══ Supplied material ══

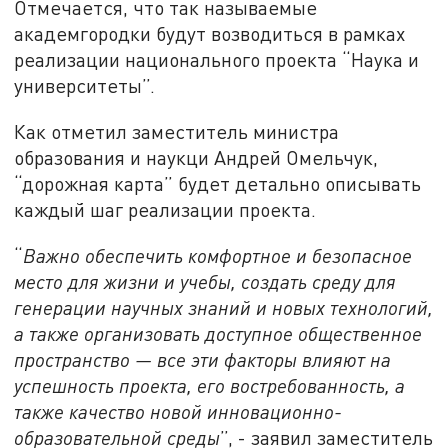
Отмечается, что так называемые
академгородки будут возводиться в рамках
реализации национального проекта “Наука и
университеты”.
Как отметил заместитель министра
образования и наукци Андрей Омельчук,
“дорожная карта” будет детально описывать
каждый шаг реализации проекта.
“
Важно обеспечить комфортное и безопасное
место для жизни и учебы, создать среду для
генерации научных знаний и новых технологий,
а также организовать доступное общественное
пространство — все эти факторы влияют на
успешность проекта, его востребованность, а
также качество новой инновационно-
образовательной среды
”, - заявил заместитель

═══

Task instructions
Where a line of the entries contains "реализации", report that line.

Answer space
реализации национального проекта “Наука и
каждый шаг реализации проекта.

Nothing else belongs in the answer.